WHAT THE TASK ASKS
Within the listing below, count the lines that have the string "your". Answer with that number only.

DATA FOR PROCESSING
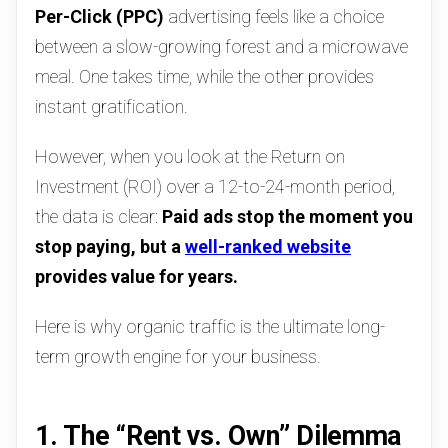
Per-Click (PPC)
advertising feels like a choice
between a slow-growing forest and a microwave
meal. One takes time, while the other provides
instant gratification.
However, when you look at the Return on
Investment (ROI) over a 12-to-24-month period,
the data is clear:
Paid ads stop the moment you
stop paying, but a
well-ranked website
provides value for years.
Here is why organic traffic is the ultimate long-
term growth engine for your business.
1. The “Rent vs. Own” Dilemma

* * *

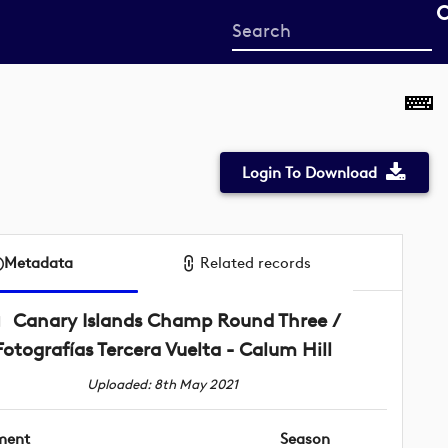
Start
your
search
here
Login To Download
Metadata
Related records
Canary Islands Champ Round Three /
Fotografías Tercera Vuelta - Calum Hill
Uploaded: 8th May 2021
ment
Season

OUTPUT BELOW
2